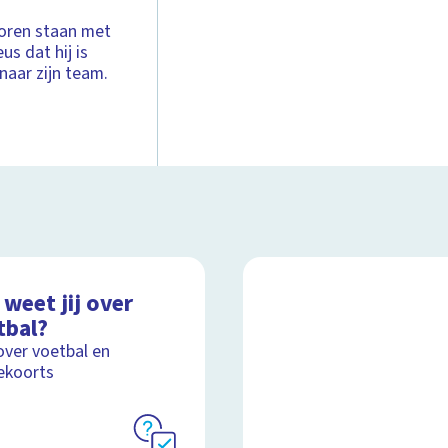
eoren staan met
us dat hij is
naar zijn team.
weet jij over
tbal?
over voetbal en
ekoorts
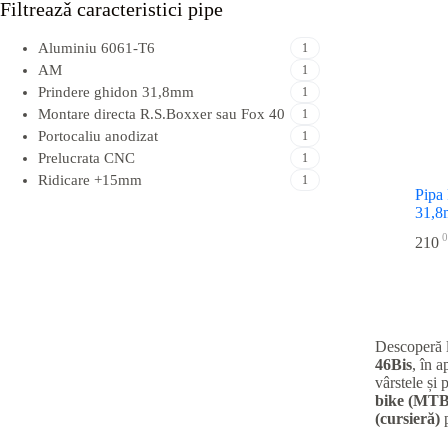
Filtreazǎ caracteristici pipe
Aluminiu 6061-T6
1
AM
1
Prindere ghidon 31,8mm
1
Montare directa R.S.Boxxer sau Fox 40
1
Portocaliu anodizat
1
Prelucrata CNC
1
Ridicare +15mm
1
Pipa
31,8
0
210
Descoperă 
46Bis
, în 
vârstele și 
bike (MTB
(cursieră)
p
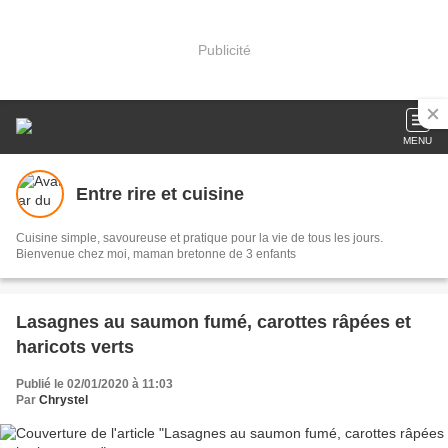
Publicité
MENU
Entre rire et cuisine
Cuisine simple, savoureuse et pratique pour la vie de tous les jours.
Bienvenue chez moi, maman bretonne de 3 enfants
Lasagnes au saumon fumé, carottes râpées et
haricots verts
Publié le 02/01/2020 à 11:03
Par
Chrystel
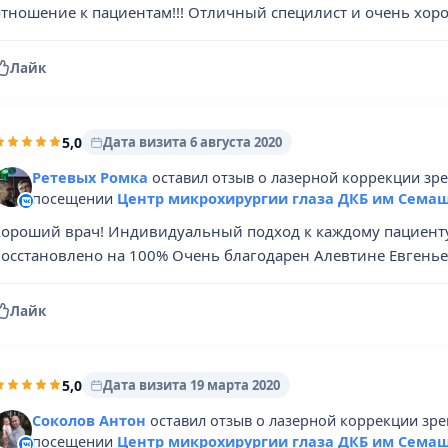
отношение к пациентам!!! Отличный специлист и очень хор
Лайк
5,0
Дата визита 6 августа 2020
Ретевых Ромка
оставил отзыв о лазерной коррекции зр
посещении
Центр микрохирургии глаза ДКБ им Семаш
Хороший врач! Индивидуальный подход к каждому пациенту
восстановлено на 100% Очень благодарен Алевтине Евгенье
Лайк
5,0
Дата визита 19 марта 2020
Соколов Антон
оставил отзыв о лазерной коррекции зре
посещении
Центр микрохирургии глаза ДКБ им Семаш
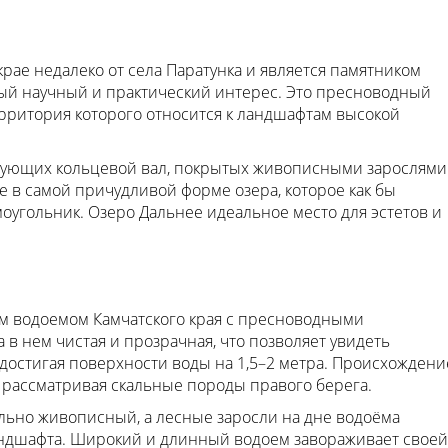
рае недалеко от села Паратунка и является памятником
й научный и практический интерес. Это пресноводный
рритория которого относится к ландшафтам высокой
разующих кольцевой вал, покрытых живописными зарослями
же в самой причудливой форме озера, которое как бы
моугольник. Озеро Дальнее идеальное место для эстетов и
м водоемом Камчатского края с пресноводными
а в нем чистая и прозрачная, что позволяет увидеть
е достигая поверхности воды на 1,5–2 метра. Происхождени
ь рассматривая скальные породы правого берега.
льно живописный, а лесные заросли на дне водоёма
андшафта. Широкий и длинный водоем завораживает своей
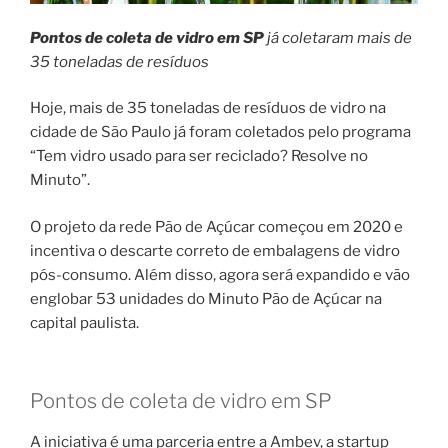
Pontos de coleta de vidro em SP
já coletaram mais de
35 toneladas de resíduos
Hoje, mais de 35 toneladas de resíduos de vidro na
cidade de São Paulo já foram coletados pelo programa
“Tem vidro usado para ser reciclado? Resolve no
Minuto”.
O projeto da rede Pão de Açúcar começou em 2020 e
incentiva o descarte correto de embalagens de vidro
pós-consumo. Além disso, agora será expandido e vão
englobar 53 unidades do Minuto Pão de Açúcar na
capital paulista.
Pontos de coleta de vidro em SP
A iniciativa é uma parceria entre a Ambev, a startup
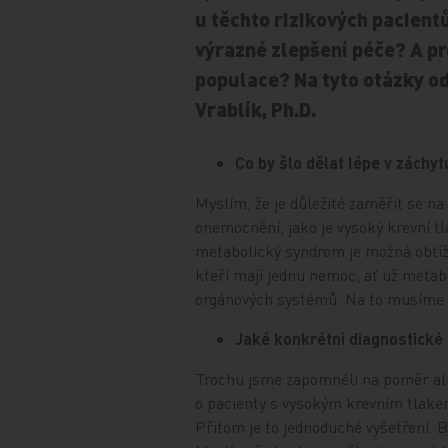
u těchto rizikových pacient
výrazné zlepšení péče? A pr
populace? Na tyto otázky od
Vrablík, Ph.D.
Co by šlo dělat lépe v zách
Myslím, že je důležité zaměřit se na 
onemocnění, jako je vysoký krevní t
metabolický syndrom je možná obtížně
kteří mají jednu nemoc, ať už meta
orgánových systémů. Na to musíme v
Jaké konkrétní diagnostické
Trochu jsme zapomněli na poměr albu
o pacienty s vysokým krevním tlakem.
Přitom je to jednoduché vyšetření. 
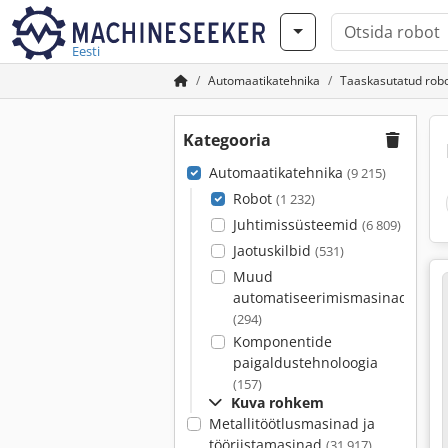
Eesti
Automaatikatehnika
Taaskasutatud rob
Kategooria
Automaatikatehnika
(9 215)
Robot
(1 232)
Juhtimissüsteemid
(6 809)
Jaotuskilbid
(531)
Muud
automatiseerimismasinad
(294)
Komponentide
paigaldustehnoloogia
(157)
Kuva rohkem
Metallitöötlusmasinad ja
tööriistamasinad
(31 917)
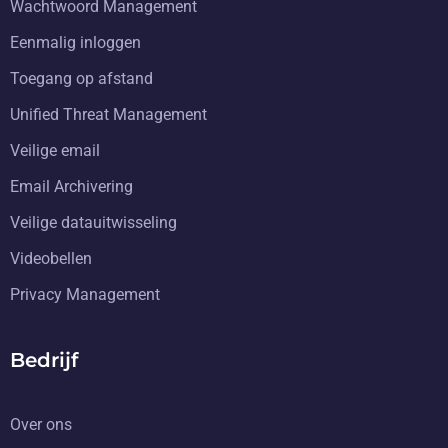
Wachtwoord Management
Eenmalig inloggen
Toegang op afstand
Unified Threat Management
Veilige email
Email Archivering
Veilige datauitwisseling
Videobellen
Privacy Management
Bedrijf
Over ons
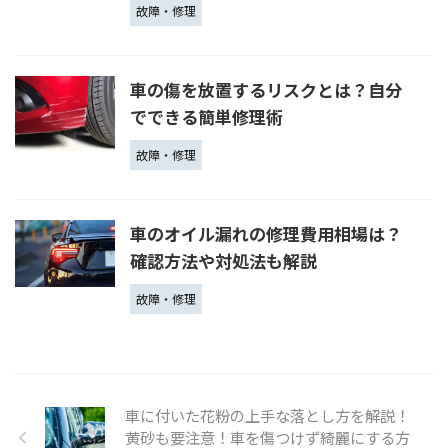
故障・修理
車の傷を放置するリスクとは？自分
でできる簡単修理術
故障・修理
車のオイル漏れの修理費用相場は？
確認方法や対処法も解説
故障・修理
車に付いた花粉の上手な落とし方を解説！
黄砂も要注意！車を傷つけず綺麗にする方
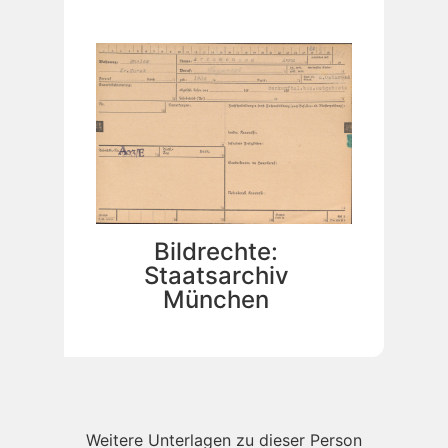
Bildrechte:
Staatsarchiv
München
Weitere Unterlagen zu dieser Person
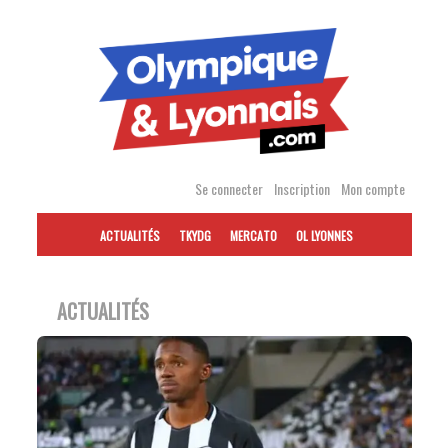
Accéder
au
contenu
Se connecter
Inscription
Mon compte
ACTUALITÉS
TKYDG
MERCATO
OL LYONNES
ACTUALITÉS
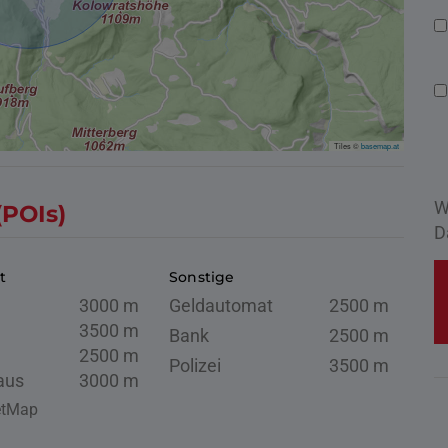
Tiles ©
basemap.at
W
(POIs)
D
t
Sonstige
3000 m
Geldautomat
2500 m
3500 m
Bank
2500 m
2500 m
Polizei
3500 m
aus
3000 m
eetMap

•••

Return only the lines running from the top of the data to the line that holds "моугольник. Озеро Дальнее". Include both of those lines, but skip the pictures.

* _Exercise solution_
eoren staan met
us dat hij is
naar zijn team.
weet jij over
tbal?
over voetbal en
ekoorts
Filtreazǎ caracteristici pipe
Aluminiu 6061-T6
1
AM
1
Prindere ghidon 31,8mm
1
Montare directa R.S.Boxxer sau Fox 40
1
Portocaliu anodizat
1
Prelucrata CNC
1
Ridicare +15mm
1
Pipa
31,8
0
210
Descoperă 
46Bis
, în 
vârstele și 
bike (MTB
(cursieră)
p
Publicité
MENU
Entre rire et cuisine
Cuisine simple, savoureuse et pratique pour la vie de tous les jours.
Bienvenue chez moi, maman bretonne de 3 enfants
Lasagnes au saumon fumé, carottes râpées et
haricots verts
Publié le 02/01/2020 à 11:03
Par
Chrystel
отношение к пациентам!!! Отличный специлист и очень хор
Лайк
5,0
Дата визита 6 августа 2020
Ретевых Ромка
оставил отзыв о лазерной коррекции зр
посещении
Центр микрохирургии глаза ДКБ им Семаш
Хороший врач! Индивидуальный подход к каждому пациенту
восстановлено на 100% Очень благодарен Алевтине Евгенье
Лайк
5,0
Дата визита 19 марта 2020
Соколов Антон
оставил отзыв о лазерной коррекции зре
посещении
Центр микрохирургии глаза ДКБ им Семаш
рае недалеко от села Паратунка и является памятником
й научный и практический интерес. Это пресноводный
рритория которого относится к ландшафтам высокой
разующих кольцевой вал, покрытых живописными зарослями
же в самой причудливой форме озера, которое как бы
моугольник. Озеро Дальнее идеальное место для эстетов и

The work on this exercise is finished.